[Saved data entries]
++++++++++++++++++++

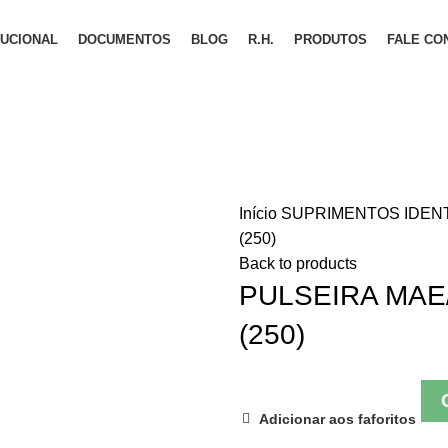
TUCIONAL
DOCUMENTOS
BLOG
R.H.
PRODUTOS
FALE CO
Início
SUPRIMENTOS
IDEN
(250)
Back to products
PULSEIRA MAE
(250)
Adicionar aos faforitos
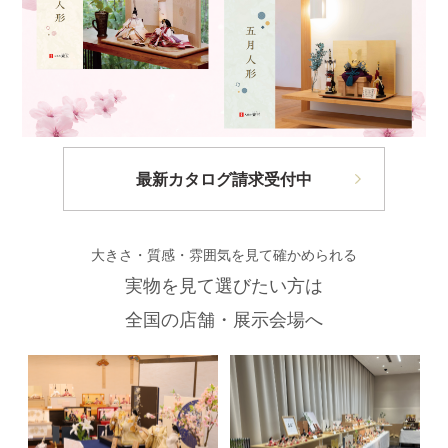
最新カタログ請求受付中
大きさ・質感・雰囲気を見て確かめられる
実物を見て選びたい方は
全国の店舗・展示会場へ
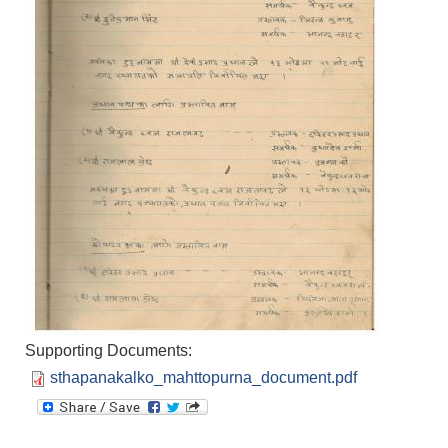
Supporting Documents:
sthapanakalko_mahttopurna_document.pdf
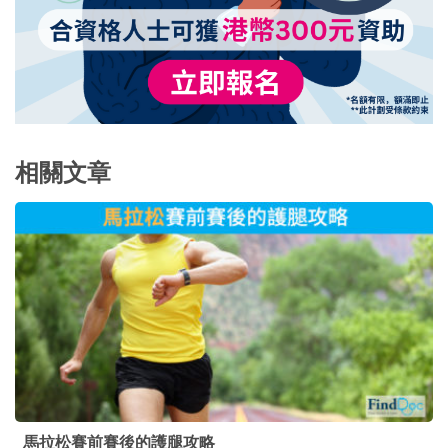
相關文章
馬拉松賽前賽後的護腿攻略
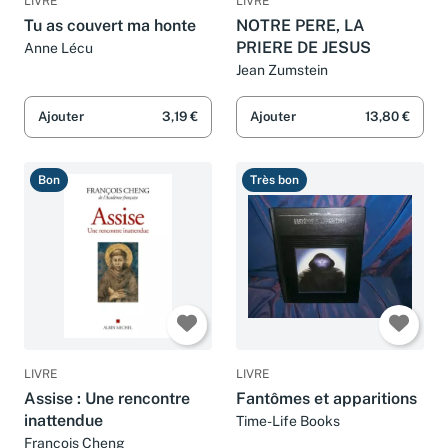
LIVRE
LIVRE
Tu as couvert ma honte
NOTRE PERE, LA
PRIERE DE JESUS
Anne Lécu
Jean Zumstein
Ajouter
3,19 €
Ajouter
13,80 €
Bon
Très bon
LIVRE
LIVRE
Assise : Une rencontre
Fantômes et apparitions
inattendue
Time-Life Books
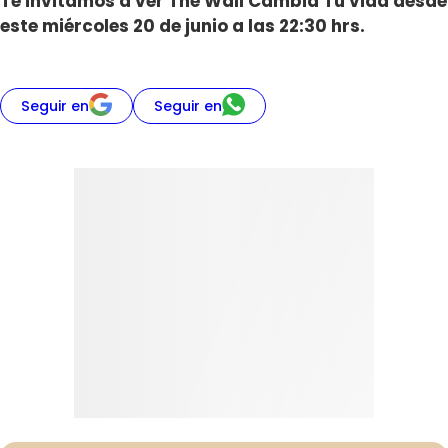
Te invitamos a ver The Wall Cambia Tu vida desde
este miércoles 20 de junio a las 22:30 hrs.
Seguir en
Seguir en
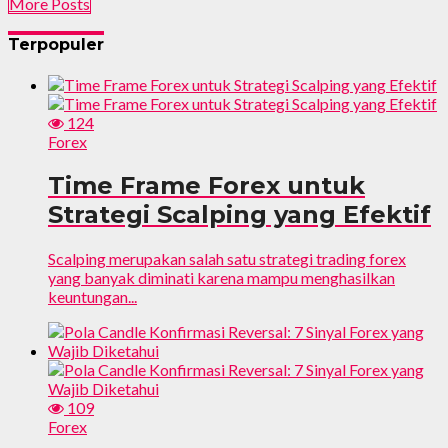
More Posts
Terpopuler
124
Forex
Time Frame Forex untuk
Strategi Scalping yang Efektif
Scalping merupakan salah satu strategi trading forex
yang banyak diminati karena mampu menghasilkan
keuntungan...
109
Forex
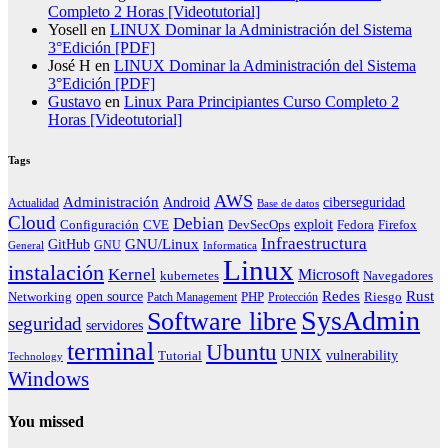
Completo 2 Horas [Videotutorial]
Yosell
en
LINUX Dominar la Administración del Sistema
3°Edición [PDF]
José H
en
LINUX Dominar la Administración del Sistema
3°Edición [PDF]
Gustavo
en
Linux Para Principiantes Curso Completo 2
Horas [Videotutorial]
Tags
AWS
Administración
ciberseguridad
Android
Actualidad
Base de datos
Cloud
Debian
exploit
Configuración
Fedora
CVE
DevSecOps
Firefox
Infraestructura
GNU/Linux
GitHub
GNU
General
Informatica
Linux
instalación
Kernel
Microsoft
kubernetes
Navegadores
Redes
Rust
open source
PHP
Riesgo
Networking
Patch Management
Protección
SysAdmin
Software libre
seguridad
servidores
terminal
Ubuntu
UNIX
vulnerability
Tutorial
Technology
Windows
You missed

++++++++++++++++++++

| BRIEF |
Please go line by line through the records above, copying each one that holds the string "Scalping".

| RESPONSE BOX |
Strategi Scalping yang Efektif
Scalping merupakan salah satu strategi trading forex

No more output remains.